Comments (0) 12:00 AM posted by admin |
Christmas went pretty well. The haul included a couple of CDs, a magazine subscription, and a bunch of tiny condiment bottles. I’m not complaining or anything, but this was the thirteenth consecutive Christmas that went by without me getting what I really wanted — a theremin.
Every year when people see the bummed out expression on my face after unwrapping gifts, they ask the same question.
“What do you mean what’s wrong? I didn’t get the freakin’ theremin I’ve been waiting my whole life for that’s what’s wrong!”
Okay. I never have an outburst like that, but I manage to get my point across as I begin tossing everyone else’s gifts into the fireplace.

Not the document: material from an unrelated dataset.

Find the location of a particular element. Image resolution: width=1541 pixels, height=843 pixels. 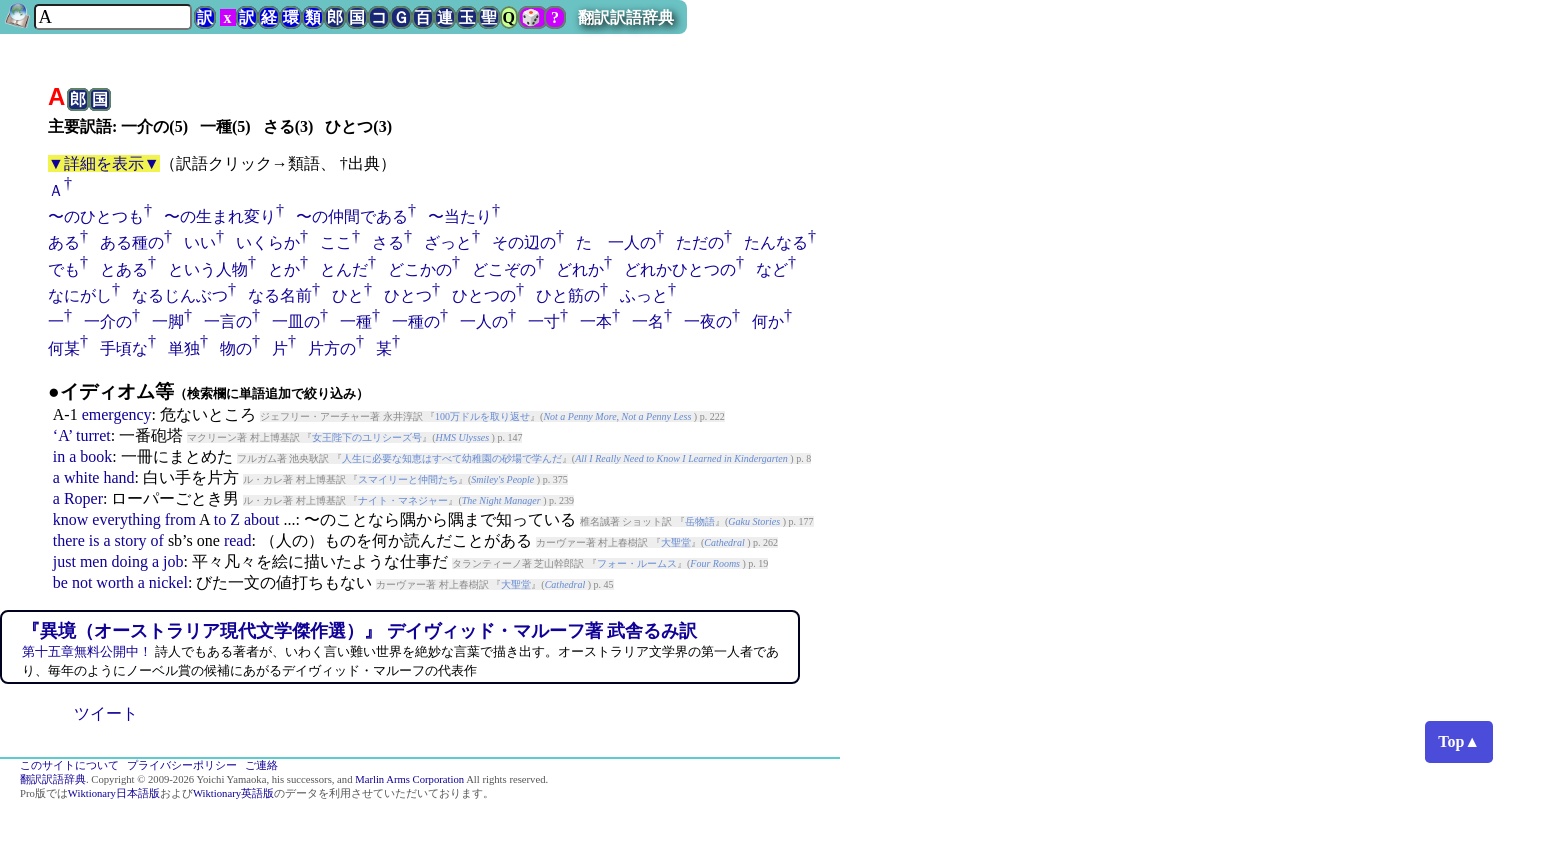 there is located at coordinates (69, 540).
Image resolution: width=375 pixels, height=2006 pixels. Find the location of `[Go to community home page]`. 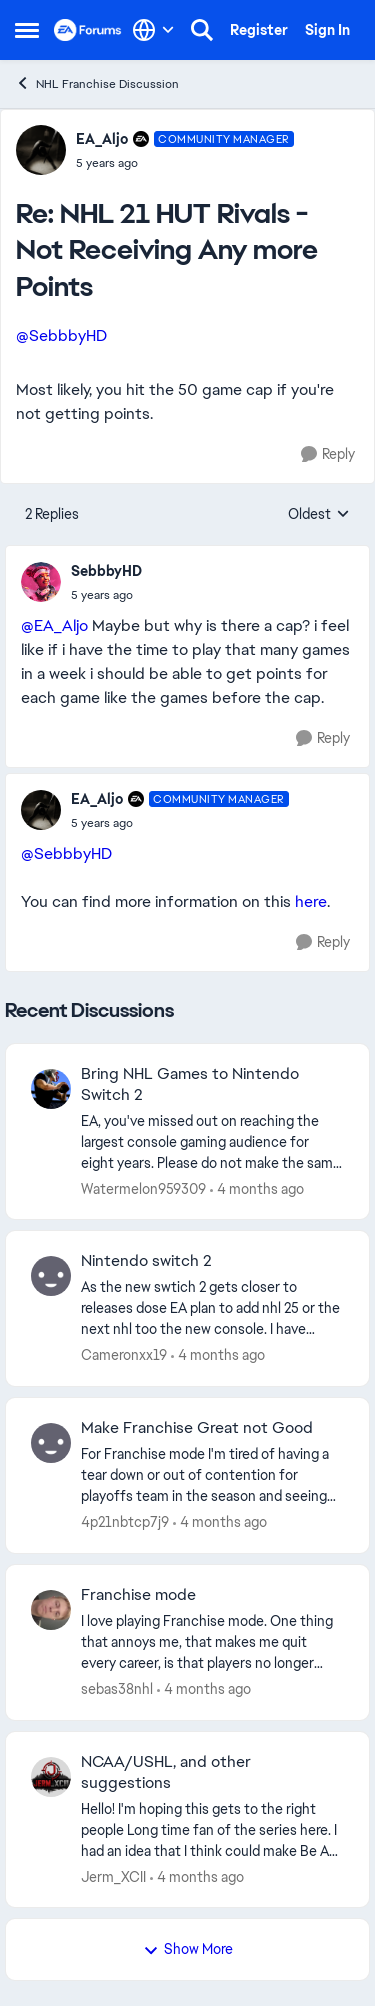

It was especially disappointing this year because I went to great lengths to ensure that I would get a theremin under the tree. This year, I had t-shirts printed up and I handed them out seventeen days before Christmas to ensure the gift-givers would have plenty of time to account for shipping (as you can imagine, Christmas is a busy time of year for theremin manufacturers). Most of you are probably thinking that the money I spent to print up 58 t-shirts could have been put towards my own purchase of a theremin, but this isn’t about common sense, this is about principle. Needless to say, I didn’t get my theremin and now I’m screwed. I already made a long list of New Year’s resolutions about starting the most kick-ass theremin quartet the world has ever seen. I thought about modelling this to be determined quartet after The Lothars, but if we are going to be even more kick-ass than them, we need to aim higher.
I hadn’t picked out a name yet, but I was leaning towards The Theremin All-Stars. I thought about spelling the All-Stars bit with a ‘Z’ to make it sound edgy, but really, what’s edgier than a theremin quartet? To make matters worse, I began sending out demos to the local establishments around town looking for gigs. I sent out copies of a Lothars CD claiming it to be a product of The Theremin All-Stars. Only me and the mothers of the guys in The Lothars know who they are, so the risk of being exposed is minimal. The problem is people are starting to call the house trying to book us. Not only do I not have a theremin or not have formed the aforementioned Theremin All-Stars, I don’t know how to play the theremin yet because I didn’t get one for Christmas. I was planning on mastering the theremin during the week between Christmas and New Year’s, but there’s always a flaw in my plans.
If there are any theremin players out there who are not yet in a band or are in band but still want to become unbelievably famous, drop me a line. Please be sure to include a sample of your work. The Theremin All-Stars don’t accept just anyone.